## PROBLEM TO SOLVE
Whatever the lines below say, output them exactly.

◇ ◇ ◇ ◇ ◇

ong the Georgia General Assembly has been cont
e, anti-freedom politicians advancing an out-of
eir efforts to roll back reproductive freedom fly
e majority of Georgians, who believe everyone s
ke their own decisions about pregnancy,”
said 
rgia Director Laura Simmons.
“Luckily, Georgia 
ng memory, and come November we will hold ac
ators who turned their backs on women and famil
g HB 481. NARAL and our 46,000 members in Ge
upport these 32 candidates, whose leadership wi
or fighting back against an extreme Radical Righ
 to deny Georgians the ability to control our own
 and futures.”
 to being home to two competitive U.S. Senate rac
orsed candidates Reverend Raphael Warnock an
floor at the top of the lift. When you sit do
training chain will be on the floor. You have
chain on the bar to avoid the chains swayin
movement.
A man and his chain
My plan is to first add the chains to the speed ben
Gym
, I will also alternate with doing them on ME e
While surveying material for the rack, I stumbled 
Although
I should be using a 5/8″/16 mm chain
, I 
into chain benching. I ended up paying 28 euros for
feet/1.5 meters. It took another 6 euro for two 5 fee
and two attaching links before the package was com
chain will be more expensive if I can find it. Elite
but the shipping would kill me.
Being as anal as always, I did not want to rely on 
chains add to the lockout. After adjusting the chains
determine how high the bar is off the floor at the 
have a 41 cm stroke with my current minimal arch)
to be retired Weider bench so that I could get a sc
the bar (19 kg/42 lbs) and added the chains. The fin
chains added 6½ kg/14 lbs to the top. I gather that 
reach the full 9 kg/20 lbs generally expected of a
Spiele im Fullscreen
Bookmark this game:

◇ ◇ ◇ ◇ ◇

## EXERCISE SOLUTION
ong the Georgia General Assembly has been cont
e, anti-freedom politicians advancing an out-of
eir efforts to roll back reproductive freedom fly
e majority of Georgians, who believe everyone s
ke their own decisions about pregnancy,”
said 
rgia Director Laura Simmons.
“Luckily, Georgia 
ng memory, and come November we will hold ac
ators who turned their backs on women and famil
g HB 481. NARAL and our 46,000 members in Ge
upport these 32 candidates, whose leadership wi
or fighting back against an extreme Radical Righ
 to deny Georgians the ability to control our own
 and futures.”
 to being home to two competitive U.S. Senate rac
orsed candidates Reverend Raphael Warnock an
floor at the top of the lift. When you sit do
training chain will be on the floor. You have
chain on the bar to avoid the chains swayin
movement.
A man and his chain
My plan is to first add the chains to the speed ben
Gym
, I will also alternate with doing them on ME e
While surveying material for the rack, I stumbled 
Although
I should be using a 5/8″/16 mm chain
, I 
into chain benching. I ended up paying 28 euros for
feet/1.5 meters. It took another 6 euro for two 5 fee
and two attaching links before the package was com
chain will be more expensive if I can find it. Elite
but the shipping would kill me.
Being as anal as always, I did not want to rely on 
chains add to the lockout. After adjusting the chains
determine how high the bar is off the floor at the 
have a 41 cm stroke with my current minimal arch)
to be retired Weider bench so that I could get a sc
the bar (19 kg/42 lbs) and added the chains. The fin
chains added 6½ kg/14 lbs to the top. I gather that 
reach the full 9 kg/20 lbs generally expected of a
Spiele im Fullscreen
Bookmark this game:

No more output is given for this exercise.